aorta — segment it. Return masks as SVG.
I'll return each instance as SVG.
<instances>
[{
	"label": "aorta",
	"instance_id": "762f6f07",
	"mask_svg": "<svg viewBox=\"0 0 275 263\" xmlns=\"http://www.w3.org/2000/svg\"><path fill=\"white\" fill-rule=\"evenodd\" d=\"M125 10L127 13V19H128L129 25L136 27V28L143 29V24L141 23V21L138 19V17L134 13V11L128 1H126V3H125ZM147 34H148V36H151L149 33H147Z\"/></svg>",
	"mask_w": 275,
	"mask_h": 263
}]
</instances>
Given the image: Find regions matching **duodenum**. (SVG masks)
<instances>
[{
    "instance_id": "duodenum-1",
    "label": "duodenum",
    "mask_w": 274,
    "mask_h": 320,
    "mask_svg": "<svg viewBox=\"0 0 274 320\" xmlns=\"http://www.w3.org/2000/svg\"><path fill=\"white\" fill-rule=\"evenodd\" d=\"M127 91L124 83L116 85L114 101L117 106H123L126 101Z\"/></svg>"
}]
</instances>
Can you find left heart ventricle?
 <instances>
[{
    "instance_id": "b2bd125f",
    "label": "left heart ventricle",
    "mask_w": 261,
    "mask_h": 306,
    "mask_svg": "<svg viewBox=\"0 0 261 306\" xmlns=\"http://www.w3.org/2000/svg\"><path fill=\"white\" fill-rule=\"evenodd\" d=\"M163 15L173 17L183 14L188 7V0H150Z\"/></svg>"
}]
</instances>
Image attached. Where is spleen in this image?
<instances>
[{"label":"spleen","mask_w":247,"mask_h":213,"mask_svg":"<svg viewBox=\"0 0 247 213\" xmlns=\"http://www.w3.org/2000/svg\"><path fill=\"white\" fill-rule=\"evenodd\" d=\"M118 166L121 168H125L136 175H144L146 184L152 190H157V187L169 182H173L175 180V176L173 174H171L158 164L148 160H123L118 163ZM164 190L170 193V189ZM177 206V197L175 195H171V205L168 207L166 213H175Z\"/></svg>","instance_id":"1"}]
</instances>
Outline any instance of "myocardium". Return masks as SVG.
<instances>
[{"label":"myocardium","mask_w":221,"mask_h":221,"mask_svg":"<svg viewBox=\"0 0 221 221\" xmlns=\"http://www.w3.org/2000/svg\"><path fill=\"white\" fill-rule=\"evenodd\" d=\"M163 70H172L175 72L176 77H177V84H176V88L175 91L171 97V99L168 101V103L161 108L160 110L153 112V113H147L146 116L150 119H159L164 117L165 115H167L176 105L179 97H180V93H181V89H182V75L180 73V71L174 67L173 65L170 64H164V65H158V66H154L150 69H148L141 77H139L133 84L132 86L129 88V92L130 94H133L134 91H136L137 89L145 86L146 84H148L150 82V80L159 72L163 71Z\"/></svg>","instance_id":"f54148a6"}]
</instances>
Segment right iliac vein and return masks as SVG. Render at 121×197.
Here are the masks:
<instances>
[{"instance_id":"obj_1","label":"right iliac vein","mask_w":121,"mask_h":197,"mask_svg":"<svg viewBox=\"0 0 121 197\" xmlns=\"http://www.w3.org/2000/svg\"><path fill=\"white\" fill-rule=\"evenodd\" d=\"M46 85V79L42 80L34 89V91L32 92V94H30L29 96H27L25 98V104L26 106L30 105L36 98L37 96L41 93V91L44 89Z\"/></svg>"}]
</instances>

※

What you should do: Retype the material above in full, with nothing altered.

Solution for this task:
aorta — segment it. Return masks as SVG.
I'll return each instance as SVG.
<instances>
[{
	"label": "aorta",
	"instance_id": "762f6f07",
	"mask_svg": "<svg viewBox=\"0 0 275 263\" xmlns=\"http://www.w3.org/2000/svg\"><path fill=\"white\" fill-rule=\"evenodd\" d=\"M125 10L127 13V19H128L129 25L136 27V28L143 29V24L141 23V21L138 19V17L134 13V11L128 1H126V3H125ZM147 34H148V36H151L149 33H147Z\"/></svg>",
	"mask_w": 275,
	"mask_h": 263
}]
</instances>
Given the image: Find regions matching **duodenum**. (SVG masks)
<instances>
[{
    "instance_id": "duodenum-1",
    "label": "duodenum",
    "mask_w": 274,
    "mask_h": 320,
    "mask_svg": "<svg viewBox=\"0 0 274 320\" xmlns=\"http://www.w3.org/2000/svg\"><path fill=\"white\" fill-rule=\"evenodd\" d=\"M127 91L124 83L116 85L114 101L117 106H123L126 101Z\"/></svg>"
}]
</instances>
Can you find left heart ventricle?
 <instances>
[{
    "instance_id": "b2bd125f",
    "label": "left heart ventricle",
    "mask_w": 261,
    "mask_h": 306,
    "mask_svg": "<svg viewBox=\"0 0 261 306\" xmlns=\"http://www.w3.org/2000/svg\"><path fill=\"white\" fill-rule=\"evenodd\" d=\"M163 15L173 17L183 14L188 7V0H150Z\"/></svg>"
}]
</instances>
Image attached. Where is spleen in this image?
<instances>
[{"label":"spleen","mask_w":247,"mask_h":213,"mask_svg":"<svg viewBox=\"0 0 247 213\" xmlns=\"http://www.w3.org/2000/svg\"><path fill=\"white\" fill-rule=\"evenodd\" d=\"M118 166L121 168H125L136 175H144L146 184L152 190H157V187L169 182H173L175 180V176L173 174H171L158 164L148 160H123L118 163ZM164 190L170 193V189ZM177 206V197L175 195H171V205L168 207L166 213H175Z\"/></svg>","instance_id":"1"}]
</instances>
Outline any instance of "myocardium". Return masks as SVG.
<instances>
[{"label":"myocardium","mask_w":221,"mask_h":221,"mask_svg":"<svg viewBox=\"0 0 221 221\" xmlns=\"http://www.w3.org/2000/svg\"><path fill=\"white\" fill-rule=\"evenodd\" d=\"M163 70H172L175 72L176 77H177V84H176V88L175 91L171 97V99L168 101V103L161 108L160 110L153 112V113H147L146 116L150 119H159L164 117L165 115H167L176 105L179 97H180V93H181V89H182V75L180 73V71L174 67L173 65L170 64H164V65H158V66H154L150 69H148L141 77H139L133 84L132 86L129 88V92L130 94H133L134 91H136L137 89L145 86L146 84H148L150 82V80L159 72L163 71Z\"/></svg>","instance_id":"f54148a6"}]
</instances>
Segment right iliac vein and return masks as SVG. Render at 121×197.
Here are the masks:
<instances>
[{"instance_id":"obj_1","label":"right iliac vein","mask_w":121,"mask_h":197,"mask_svg":"<svg viewBox=\"0 0 121 197\" xmlns=\"http://www.w3.org/2000/svg\"><path fill=\"white\" fill-rule=\"evenodd\" d=\"M46 85V79L42 80L34 89V91L32 92V94H30L29 96H27L25 98V104L26 106L30 105L36 98L37 96L41 93V91L44 89Z\"/></svg>"}]
</instances>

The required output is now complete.